4.2 Discussion and Implication
The objective of this article is to confirm that economic damages caused by all kinds of catastrophic events further increase income inequality, not only in hurricane-affected areas, but also across the United States as a whole. The results of our study have important implications for the insurance industry and policymakers who stand in a position to provide compensation to those in affected areas.
By looking at Fig.
1, relatively small changes in Gini coefficients are shown for each state in 1970, indicating small variations in income distribution across the country. The only state that stands out with a Gini coefficient above 0.5 is Idaho. However, two decades later, more states have relatively greater income inequality. States such as California, Texas, and Florida had Gini coefficients above 0.6. In 2013, states with more income inequality are mostly located along the two coasts. States such as California, Florida, Nevada, and Wyoming all had Gini coefficients that were roughly larger than 0.65. By looking at the transitions between the three maps, an overall increase in Gini coefficients is expected. It is interesting to see the result because it affirms that as the nation develops, chances are technological innovations made by certain individuals or companies would further increase their own wealth, thus increase overall income inequality.

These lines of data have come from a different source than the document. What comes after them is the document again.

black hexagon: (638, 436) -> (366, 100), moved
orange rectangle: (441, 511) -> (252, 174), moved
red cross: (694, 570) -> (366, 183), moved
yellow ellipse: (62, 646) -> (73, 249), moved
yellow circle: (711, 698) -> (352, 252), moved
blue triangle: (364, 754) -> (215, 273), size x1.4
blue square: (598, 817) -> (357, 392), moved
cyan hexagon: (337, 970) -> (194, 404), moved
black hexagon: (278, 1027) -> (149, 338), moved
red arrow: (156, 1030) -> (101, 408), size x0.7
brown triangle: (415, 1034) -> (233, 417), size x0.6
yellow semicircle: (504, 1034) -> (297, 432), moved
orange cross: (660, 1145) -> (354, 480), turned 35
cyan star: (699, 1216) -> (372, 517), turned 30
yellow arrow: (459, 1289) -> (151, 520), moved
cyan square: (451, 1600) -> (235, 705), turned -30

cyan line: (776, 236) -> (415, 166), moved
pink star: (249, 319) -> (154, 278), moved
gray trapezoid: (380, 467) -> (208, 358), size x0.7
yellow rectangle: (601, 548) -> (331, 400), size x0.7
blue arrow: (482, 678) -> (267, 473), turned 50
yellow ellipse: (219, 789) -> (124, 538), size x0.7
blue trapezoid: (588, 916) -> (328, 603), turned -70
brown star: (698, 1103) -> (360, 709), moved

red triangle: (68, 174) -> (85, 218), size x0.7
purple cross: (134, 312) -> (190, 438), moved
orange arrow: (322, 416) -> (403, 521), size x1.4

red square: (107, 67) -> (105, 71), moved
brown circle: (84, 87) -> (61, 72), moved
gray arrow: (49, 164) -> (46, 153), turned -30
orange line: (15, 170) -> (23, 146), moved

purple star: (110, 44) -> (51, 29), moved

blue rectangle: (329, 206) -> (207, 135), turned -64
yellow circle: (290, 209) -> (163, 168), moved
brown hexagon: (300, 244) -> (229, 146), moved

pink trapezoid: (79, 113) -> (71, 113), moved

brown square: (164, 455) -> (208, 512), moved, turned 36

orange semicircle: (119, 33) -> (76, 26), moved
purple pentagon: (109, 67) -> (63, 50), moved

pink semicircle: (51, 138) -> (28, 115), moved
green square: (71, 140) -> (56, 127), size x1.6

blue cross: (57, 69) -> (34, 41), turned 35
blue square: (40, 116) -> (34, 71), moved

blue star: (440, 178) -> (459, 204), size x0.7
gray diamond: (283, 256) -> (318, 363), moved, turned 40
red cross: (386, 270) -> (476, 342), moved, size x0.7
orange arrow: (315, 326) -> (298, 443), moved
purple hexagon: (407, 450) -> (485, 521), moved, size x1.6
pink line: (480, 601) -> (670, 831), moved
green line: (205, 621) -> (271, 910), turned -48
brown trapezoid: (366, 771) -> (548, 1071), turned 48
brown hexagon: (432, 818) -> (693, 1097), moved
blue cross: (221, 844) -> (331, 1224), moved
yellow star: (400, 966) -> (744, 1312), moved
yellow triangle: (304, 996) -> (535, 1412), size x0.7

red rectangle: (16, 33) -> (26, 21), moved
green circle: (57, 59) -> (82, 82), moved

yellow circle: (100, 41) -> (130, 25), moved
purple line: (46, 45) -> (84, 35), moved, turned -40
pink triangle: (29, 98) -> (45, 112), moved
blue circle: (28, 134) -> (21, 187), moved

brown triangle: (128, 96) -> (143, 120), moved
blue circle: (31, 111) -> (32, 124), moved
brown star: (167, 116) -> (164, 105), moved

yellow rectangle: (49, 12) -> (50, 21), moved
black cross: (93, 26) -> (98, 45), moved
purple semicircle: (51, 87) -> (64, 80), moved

A vital takeaway from this article is that economic damages due to all kinds of natural hazards, together with GDP, time trend, and political parties serve to predict income distribution across the United States. It is normal that many people link income equality to how our economy performs, which is the GDP value for each year. But because the two major parties can respond to natural hazards differently, it is interesting to see income inequality slightly related to whether the government is primarily represented by one or the other party. In Fig.
2, there is an overall increasing trend for Gini coefficients for both parties, indicating an overall increase in income inequality. Also, there is not much difference between Gini coefficients for Republican versus Democrat before 2000. However, there has been a staggering increase in terms of Gini index whenever the majority of people in certain states have voted Republican since the early 2000s, and the gap reached its maximum in the mid-2000s. Since a higher Gini index represents larger income inequality, Fig.
2 (right) shows that on average the prevalence of income inequality is lower in Democratic states.
Natural hazard-induced disasters cause property damages, which in turn increase income inequality. The insurance industry, together with the government, could think of methods to help ease the pressures people face in impacted areas. It is likely that consequences associated with income inequality, such as high unemployment rate and crime rate, would in turn be alleviated.
By analyzing the past, we are able to have a broad understanding as to how income distribution has been affected by extreme weather conditions across the United States. The result will be critical for all parties, including policymakers, local industries, insurance companies, and residents.